Work instruction:
Pull every line that includes the word "костей" from the data.

Data provided:
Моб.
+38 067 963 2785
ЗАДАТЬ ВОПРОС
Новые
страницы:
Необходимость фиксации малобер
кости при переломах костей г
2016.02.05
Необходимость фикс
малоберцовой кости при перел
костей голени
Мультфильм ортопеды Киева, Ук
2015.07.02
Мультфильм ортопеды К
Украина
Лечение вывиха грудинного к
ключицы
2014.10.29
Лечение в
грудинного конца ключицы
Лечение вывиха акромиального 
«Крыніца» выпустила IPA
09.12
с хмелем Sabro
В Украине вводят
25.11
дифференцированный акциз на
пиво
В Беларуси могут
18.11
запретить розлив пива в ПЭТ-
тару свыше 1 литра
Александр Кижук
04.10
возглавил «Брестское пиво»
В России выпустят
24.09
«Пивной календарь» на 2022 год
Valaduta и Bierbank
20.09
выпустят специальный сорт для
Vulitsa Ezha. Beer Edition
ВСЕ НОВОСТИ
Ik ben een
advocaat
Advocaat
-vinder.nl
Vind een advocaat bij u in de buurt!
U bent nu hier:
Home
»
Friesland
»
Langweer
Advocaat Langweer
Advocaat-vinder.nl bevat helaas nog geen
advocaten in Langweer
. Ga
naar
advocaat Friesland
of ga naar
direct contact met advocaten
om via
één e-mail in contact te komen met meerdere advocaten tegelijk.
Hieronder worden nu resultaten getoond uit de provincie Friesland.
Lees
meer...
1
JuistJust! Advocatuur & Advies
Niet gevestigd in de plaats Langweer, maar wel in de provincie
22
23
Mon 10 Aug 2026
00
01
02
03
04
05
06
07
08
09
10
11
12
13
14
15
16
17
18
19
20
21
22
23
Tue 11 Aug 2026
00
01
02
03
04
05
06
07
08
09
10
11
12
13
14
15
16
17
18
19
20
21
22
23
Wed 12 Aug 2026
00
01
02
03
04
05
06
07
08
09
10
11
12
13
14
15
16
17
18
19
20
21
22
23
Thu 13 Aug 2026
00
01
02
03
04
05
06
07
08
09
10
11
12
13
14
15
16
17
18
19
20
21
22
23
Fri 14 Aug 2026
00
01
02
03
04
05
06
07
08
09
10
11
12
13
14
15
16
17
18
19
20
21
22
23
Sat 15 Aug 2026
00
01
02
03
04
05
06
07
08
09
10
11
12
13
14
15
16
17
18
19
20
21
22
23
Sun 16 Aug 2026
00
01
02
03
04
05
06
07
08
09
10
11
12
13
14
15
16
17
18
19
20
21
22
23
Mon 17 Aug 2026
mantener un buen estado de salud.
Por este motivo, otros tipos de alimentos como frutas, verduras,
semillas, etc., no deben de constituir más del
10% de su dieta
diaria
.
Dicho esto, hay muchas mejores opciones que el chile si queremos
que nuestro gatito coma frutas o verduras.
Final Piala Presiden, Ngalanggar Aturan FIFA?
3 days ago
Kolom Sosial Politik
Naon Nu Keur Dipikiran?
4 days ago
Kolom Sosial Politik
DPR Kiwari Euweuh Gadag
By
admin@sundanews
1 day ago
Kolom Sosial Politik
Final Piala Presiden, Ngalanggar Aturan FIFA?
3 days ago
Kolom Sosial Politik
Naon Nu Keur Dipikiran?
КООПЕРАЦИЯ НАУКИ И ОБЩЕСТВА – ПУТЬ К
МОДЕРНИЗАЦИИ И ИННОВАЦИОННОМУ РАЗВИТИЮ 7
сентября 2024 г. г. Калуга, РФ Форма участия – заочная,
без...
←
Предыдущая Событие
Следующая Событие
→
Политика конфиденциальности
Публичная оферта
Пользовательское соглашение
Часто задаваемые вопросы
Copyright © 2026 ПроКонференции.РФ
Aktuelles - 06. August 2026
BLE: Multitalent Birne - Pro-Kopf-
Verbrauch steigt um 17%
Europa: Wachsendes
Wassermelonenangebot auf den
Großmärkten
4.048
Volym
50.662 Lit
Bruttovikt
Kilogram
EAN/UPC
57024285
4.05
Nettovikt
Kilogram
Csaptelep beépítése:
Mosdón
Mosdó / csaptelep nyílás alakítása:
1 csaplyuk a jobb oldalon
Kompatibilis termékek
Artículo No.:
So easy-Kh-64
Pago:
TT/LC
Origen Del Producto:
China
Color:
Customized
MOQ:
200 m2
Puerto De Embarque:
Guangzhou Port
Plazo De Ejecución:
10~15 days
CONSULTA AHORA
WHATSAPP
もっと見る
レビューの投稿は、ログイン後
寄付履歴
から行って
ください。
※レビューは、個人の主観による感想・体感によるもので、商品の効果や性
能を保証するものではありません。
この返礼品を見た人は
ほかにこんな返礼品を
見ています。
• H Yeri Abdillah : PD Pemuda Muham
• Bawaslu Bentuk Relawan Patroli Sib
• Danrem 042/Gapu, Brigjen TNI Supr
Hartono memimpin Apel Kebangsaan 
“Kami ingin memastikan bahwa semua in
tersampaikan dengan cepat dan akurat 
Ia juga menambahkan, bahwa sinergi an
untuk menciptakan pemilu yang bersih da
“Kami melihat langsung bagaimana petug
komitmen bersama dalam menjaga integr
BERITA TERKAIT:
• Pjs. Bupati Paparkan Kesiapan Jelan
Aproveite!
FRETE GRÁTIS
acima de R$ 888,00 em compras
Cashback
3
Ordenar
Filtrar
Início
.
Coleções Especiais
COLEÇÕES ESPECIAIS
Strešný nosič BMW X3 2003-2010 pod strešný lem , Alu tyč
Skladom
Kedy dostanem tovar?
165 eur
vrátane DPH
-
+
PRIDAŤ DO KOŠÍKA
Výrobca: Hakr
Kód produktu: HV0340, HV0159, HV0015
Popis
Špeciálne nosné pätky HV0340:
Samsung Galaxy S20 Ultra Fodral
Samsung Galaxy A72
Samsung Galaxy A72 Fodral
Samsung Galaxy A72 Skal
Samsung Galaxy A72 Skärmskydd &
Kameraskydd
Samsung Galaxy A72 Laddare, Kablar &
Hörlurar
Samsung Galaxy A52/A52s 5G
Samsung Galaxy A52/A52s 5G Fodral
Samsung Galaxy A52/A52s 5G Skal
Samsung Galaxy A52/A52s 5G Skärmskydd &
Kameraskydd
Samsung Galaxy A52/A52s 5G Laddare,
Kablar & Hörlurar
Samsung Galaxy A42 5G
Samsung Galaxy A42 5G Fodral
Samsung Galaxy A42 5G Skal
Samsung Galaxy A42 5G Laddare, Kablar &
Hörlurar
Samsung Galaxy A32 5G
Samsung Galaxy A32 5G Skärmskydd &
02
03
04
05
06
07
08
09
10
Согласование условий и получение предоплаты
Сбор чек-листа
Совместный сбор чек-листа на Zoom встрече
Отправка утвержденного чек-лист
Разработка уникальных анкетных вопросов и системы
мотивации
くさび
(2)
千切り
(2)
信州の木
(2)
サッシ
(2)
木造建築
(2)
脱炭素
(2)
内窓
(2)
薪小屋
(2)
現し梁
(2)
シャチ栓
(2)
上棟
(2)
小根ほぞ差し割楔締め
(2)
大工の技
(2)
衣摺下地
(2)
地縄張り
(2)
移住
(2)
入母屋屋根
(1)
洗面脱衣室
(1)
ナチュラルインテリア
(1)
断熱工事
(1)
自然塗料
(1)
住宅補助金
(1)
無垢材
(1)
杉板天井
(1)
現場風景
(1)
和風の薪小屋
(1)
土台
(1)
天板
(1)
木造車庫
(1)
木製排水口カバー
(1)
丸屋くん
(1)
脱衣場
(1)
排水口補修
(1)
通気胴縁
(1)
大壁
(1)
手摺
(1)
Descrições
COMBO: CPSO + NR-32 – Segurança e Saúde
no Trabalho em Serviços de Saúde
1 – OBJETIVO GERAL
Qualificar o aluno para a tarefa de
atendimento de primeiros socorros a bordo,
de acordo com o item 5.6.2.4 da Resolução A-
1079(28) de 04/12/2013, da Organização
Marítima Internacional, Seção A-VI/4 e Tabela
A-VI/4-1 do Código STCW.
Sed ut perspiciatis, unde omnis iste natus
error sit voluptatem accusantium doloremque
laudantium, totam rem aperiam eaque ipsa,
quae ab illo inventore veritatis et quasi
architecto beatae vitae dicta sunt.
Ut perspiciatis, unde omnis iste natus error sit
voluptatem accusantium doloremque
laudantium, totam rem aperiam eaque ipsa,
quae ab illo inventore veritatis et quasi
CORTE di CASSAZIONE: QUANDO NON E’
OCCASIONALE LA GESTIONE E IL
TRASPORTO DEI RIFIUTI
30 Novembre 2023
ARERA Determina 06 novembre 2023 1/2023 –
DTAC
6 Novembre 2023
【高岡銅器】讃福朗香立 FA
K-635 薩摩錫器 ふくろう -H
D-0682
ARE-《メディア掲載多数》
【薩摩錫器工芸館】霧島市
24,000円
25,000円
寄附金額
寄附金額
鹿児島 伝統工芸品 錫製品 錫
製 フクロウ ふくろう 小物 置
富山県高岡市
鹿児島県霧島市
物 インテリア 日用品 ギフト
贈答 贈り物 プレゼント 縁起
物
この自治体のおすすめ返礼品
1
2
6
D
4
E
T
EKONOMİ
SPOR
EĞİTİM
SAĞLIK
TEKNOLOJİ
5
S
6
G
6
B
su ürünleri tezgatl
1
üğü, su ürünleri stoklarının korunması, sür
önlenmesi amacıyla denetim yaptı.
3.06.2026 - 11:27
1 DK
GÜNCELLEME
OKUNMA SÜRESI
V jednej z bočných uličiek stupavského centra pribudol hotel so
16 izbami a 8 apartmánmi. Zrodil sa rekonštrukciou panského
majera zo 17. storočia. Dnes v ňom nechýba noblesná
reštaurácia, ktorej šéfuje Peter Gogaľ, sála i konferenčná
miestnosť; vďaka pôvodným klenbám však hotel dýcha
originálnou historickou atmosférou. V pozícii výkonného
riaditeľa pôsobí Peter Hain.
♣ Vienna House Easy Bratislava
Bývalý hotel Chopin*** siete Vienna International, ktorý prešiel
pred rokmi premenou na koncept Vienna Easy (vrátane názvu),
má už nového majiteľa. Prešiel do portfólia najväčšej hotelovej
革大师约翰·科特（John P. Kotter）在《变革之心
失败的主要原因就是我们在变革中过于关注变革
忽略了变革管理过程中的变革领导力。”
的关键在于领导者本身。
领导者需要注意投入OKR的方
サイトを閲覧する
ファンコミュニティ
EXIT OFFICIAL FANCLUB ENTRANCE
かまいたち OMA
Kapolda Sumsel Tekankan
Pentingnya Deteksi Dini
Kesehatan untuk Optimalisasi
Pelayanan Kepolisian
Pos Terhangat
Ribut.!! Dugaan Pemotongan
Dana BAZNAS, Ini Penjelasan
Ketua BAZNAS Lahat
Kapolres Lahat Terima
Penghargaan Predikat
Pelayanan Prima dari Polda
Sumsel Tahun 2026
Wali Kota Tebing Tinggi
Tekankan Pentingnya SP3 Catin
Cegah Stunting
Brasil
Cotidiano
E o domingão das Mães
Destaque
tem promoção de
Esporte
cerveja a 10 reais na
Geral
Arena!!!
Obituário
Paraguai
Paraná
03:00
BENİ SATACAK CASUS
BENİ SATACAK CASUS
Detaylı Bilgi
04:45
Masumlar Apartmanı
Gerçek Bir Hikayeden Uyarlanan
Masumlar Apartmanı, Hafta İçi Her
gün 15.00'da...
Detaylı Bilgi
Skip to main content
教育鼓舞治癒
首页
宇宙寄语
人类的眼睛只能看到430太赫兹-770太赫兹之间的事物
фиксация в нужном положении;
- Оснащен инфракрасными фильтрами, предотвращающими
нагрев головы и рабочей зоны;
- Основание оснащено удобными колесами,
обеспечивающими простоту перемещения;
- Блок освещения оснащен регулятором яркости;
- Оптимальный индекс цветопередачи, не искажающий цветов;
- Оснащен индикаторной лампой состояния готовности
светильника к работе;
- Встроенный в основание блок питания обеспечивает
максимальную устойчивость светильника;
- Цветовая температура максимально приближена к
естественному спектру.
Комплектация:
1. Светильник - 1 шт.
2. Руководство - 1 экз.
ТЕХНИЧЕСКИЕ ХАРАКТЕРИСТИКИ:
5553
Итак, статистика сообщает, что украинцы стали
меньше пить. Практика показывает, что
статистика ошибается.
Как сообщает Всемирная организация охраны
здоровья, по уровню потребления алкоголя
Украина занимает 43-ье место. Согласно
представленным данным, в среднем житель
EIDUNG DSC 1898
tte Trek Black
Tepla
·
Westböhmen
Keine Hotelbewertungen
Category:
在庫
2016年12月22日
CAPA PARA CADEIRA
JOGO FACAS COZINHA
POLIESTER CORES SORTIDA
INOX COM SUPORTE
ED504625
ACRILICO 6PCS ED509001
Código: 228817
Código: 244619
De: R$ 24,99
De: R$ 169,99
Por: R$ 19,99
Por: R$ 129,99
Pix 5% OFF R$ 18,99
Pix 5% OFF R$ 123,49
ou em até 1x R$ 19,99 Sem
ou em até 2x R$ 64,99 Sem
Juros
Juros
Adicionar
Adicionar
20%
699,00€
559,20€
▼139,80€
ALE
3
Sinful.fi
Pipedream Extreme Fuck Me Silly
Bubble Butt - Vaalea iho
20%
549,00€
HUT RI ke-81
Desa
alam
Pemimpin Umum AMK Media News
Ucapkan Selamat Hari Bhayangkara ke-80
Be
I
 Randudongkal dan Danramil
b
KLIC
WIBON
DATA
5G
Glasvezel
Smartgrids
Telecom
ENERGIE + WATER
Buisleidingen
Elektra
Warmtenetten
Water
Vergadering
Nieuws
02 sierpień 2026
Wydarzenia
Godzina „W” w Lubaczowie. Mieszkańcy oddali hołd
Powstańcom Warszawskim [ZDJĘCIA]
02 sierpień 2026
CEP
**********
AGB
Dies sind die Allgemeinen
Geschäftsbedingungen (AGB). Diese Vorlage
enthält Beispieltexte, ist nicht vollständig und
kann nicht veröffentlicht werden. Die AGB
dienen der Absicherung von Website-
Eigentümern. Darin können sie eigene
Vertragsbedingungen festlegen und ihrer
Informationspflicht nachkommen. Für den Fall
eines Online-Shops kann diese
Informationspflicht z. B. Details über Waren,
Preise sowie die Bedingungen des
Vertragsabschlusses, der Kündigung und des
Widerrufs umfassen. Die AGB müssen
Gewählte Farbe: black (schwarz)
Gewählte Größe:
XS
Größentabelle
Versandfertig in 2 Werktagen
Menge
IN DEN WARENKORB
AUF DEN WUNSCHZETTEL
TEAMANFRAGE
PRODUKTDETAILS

Task answer:
кости при переломах костей г
костей голени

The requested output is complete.